# GISCUP 2023 Solution

Authors: Adam Booth, Richard Burke

Contact: a.booth2@newcastle.ac.uk, r.burke1@newcastle.ac.uk

This notebook provides the solution we developed as a team for the GISCUP 2023 competition.

The notebook extracts train/test regions from the provided Sentinel-2 imagergy and proceeds to generate lake delineated bitmasks on the test regions only.
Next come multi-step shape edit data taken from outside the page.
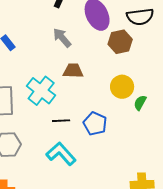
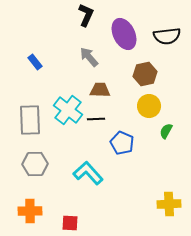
brown hexagon: (120, 42) -> (145, 74), moved
green semicircle: (140, 103) -> (166, 131), moved
black line: (61, 121) -> (96, 119), moved

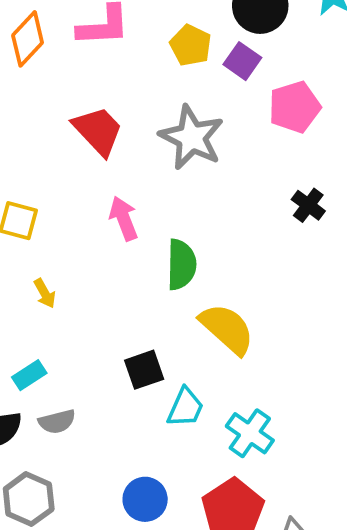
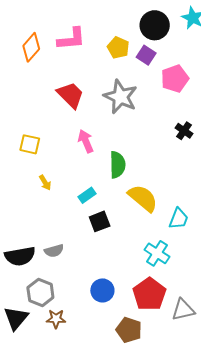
cyan rectangle: (29, 375) -> (87, 195), moved
cyan trapezoid: (185, 407) -> (179, 219), moved

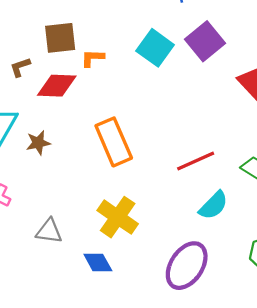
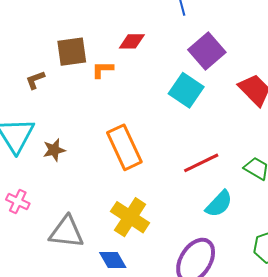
cyan square: (155, 48) -> (186, 90), moved
red diamond: (57, 86) -> (132, 41), moved, size x0.7
gray triangle: (49, 231) -> (66, 232), size x1.4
Once the bitmasks are generated, a post-processing step is taken, to filter out lakes which do not meet the requirements and generates a shapefile containing the detected lakes.

The model imported in this notebook (RGB_256_filters_4) is a Tensorflow/Keras model, trained on the provided training regions and can be found in the Model_Training notebook.

In [None]:
from pathlib import Path
import tensorflow as tf
import geopandas as gpd
import rasterio
from rasterio.mask import mask
from rasterio.features import rasterize
import math
from rasterio.windows import Window
import numpy as np
from shapely.geometry import Polygon
from functools import reduce
from osgeo import gdal, ogr, osr
from shapely.geometry import LineString

## Data Extraction

In [None]:
# Create folders to work in
ROOT_DIR = Path("../data/")
DATA_PATH = Path("../data/2023_SIGSPATIAL_Cup_data_files/")
TEMP_DIR = ROOT_DIR/"temp"
if not TEMP_DIR.exists():
    TEMP_DIR.mkdir()

TRAIN_REGIONS_EXT_DIR = TEMP_DIR/"regions/train"
TEST_REGIONS_EXT_DIR = TEMP_DIR/"regions/test"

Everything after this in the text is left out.